« Le blogue n'a rien à voir avec le journalisme professionnel [...] c'est l'expression de soi. » - Propos de Arianna Huffington recueillis dans La Presse, jeudi 9 février 2012, page A22.

Intéressant argument que défend Arianna Huffington, fondatrice du Huffington Post, pour inciter ses blogueurs à pondre du contenu gratuitement en échange d' « une plateforme et beaucoup de visibilité pour exposer [leurs] idées ». Ainsi justifie-t-elle son modèle de rémunération unilatéral.

Mercaticienne et spécialiste des communications depuis près de 25 ans, j'entretiens un blogue depuis quatre ans. Cet exercice fut précédé par cinq ans de diffusion d'un mensuel électronique, formule originale dudit blogue. Et d'expérience, je peux rassurer Mme Huffington que si effectivement, j'exprime ainsi mes idées, entre autres, chaque billet est réfléchi, vérifié et révisé tel que le fait le journaliste de profession (aussi un expert en communications).

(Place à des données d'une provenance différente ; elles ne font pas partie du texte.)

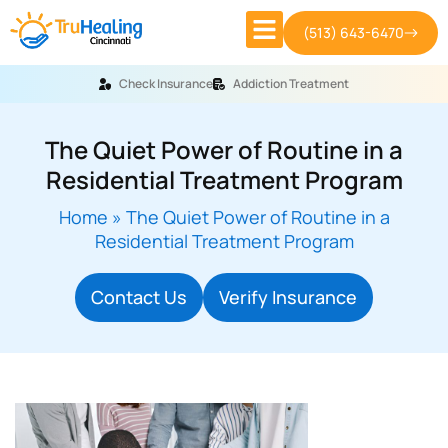
(513) 643-6470
Check Insurance
Addiction Treatment
The Quiet Power of Routine in a
Residential Treatment Program
Home
»
The Quiet Power of Routine in a
Residential Treatment Program
Contact Us
Verify Insurance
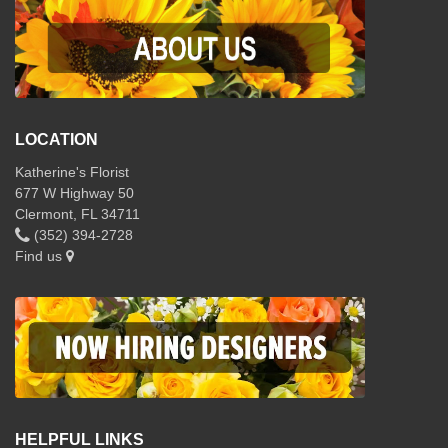
LOCATION
Katherine's Florist
677 W Highway 50
Clermont, FL 34711
(352) 394-2728
Find us
HELPFUL LINKS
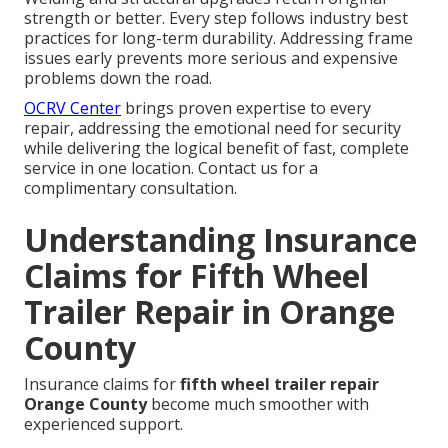
strength or better. Every step follows industry best
practices for long-term durability. Addressing frame
issues early prevents more serious and expensive
problems down the road.
OCRV Center
brings proven expertise to every
repair, addressing the emotional need for security
while delivering the logical benefit of fast, complete
service in one location. Contact us for a
complimentary consultation.
Understanding Insurance
Claims for Fifth Wheel
Trailer Repair in Orange
County
Insurance claims for
fifth wheel trailer repair
Orange County
become much smoother with
experienced support.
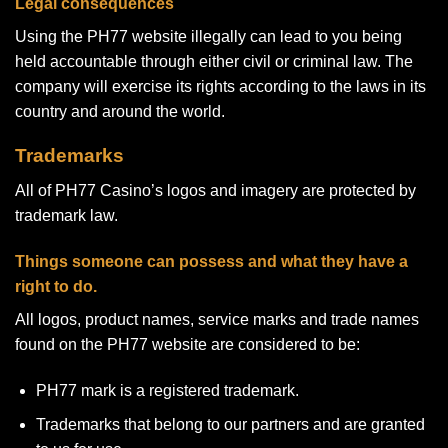
Legal consequences
Using the PH77 website illegally can lead to you being
held accountable through either civil or criminal law. The
company will exercise its rights according to the laws in its
country and around the world.
Trademarks
All of PH77 Casino’s logos and imagery are protected by
trademark law.
Things someone can possess and what they have a
right to do.
All logos, product names, service marks and trade names
found on the PH77 website are considered to be:
PH77 mark is a registered trademark.
Trademarks that belong to our partners and are granted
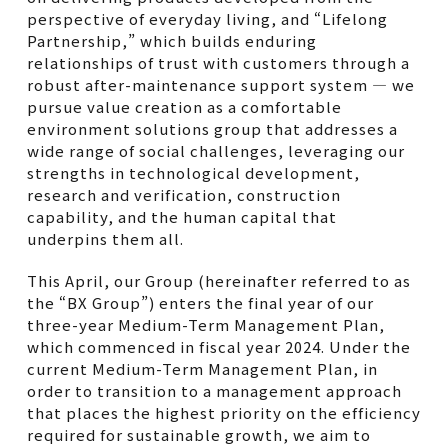
perspective of everyday living, and “Lifelong
Partnership,” which builds enduring
relationships of trust with customers through a
robust after-maintenance support system — we
pursue value creation as a comfortable
environment solutions group that addresses a
wide range of social challenges, leveraging our
strengths in technological development,
research and verification, construction
capability, and the human capital that
underpins them all.
This April, our Group (hereinafter referred to as
the “BX Group”) enters the final year of our
three-year Medium-Term Management Plan,
which commenced in fiscal year 2024. Under the
current Medium-Term Management Plan, in
order to transition to a management approach
that places the highest priority on the efficiency
required for sustainable growth, we aim to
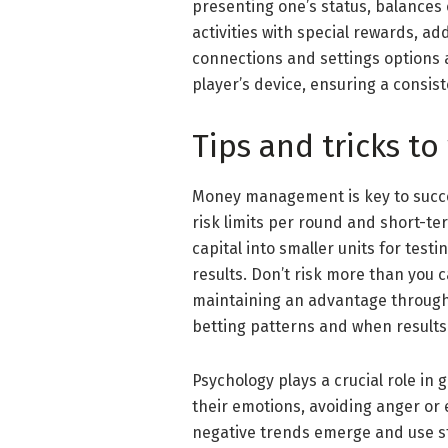
presenting one’s status, balances 
activities with special rewards, a
connections and settings options 
player’s device, ensuring a consis
Tips and tricks to
Money management is key to succe
risk limits per round and short-ter
capital into smaller units for test
results. Don’t risk more than you 
maintaining an advantage through
betting patterns and when results 
Psychology plays a crucial role in
their emotions, avoiding anger or
negative trends emerge and use st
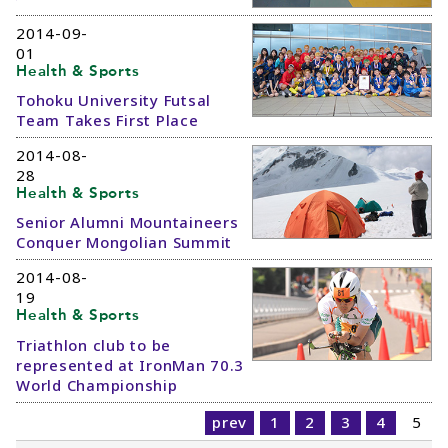
2014-09-
01
Health & Sports
Tohoku University Futsal
Team Takes First Place
2014-08-
28
Health & Sports
Senior Alumni Mountaineers
Conquer Mongolian Summit
2014-08-
19
Health & Sports
Triathlon club to be
represented at IronMan 70.3
World Championship
prev
1
2
3
4
5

En plus d'exprimer idées et opinions (tel un éditorialiste, tout aussi journaliste), mes blogues et ceux de quantité de collègues blogueurs (dont plusieurs journalistes) servent aussi à diffuser de l'information souvent pertinente sur des sujets souvent d'intérêt. Et dans bien des cas, cette information constitue le fruit de recherches parfois longues se combinant au bagage de connaissances cumulées dans l'exercice de nos professions.

Mais au crédit de Mme Huffington, il existe effectivement le blogue d'occasion comme celui de monsieur Untel qui vante son passe-temps préféré, ou encore, celui de l'ado qui étale sa passion assidue pour Justin Bieber. Il existe aussi le blogue d'humeur dont certains profitent pour éclabousser leur employeur ou un ex trop envahissant. Pour ma part, je réserve les humeurs pour Facebook et mes trouvailles impulsives (quoique souvent informatives) pour Twitter.

En revanche, Mme Huffington n'aurait-elle pas encore saisi que depuis ses premiers balbutiements, le blogue s'est transformé pour convenir à plusieurs usages, dont la diffusion d'information façon journalistique. Et que de ce fait, « l'expression de soi » s'est fragmentée sur diverses plateformes, notamment de réseaux sociaux. Ceci impose inévitablement le dépoussiérage des modèles d'affaires à l'origine du web - s'appuyant la gratuité - pour revoir un modèle plus juste et selon ses objectifs de revenus.

Une question s'impose : Mme Huffington lancerait-elle sa campagne de dévalorisation « journalistes vs blogueurs » simplement pour justifier son modèle d'affaires qui sombre rapidement dans la désuétude (elle doit certainement savoir qu'en TIC, les modèles évoluent plutôt frénétiquement). Entendu que de promouvoir la gratuité du contenu destiné à enrichir sa publication (parce que le Huffington Post est bel et bien une plateforme d'information) n'enrichit pas que son contenu mais aussi, son bottom line.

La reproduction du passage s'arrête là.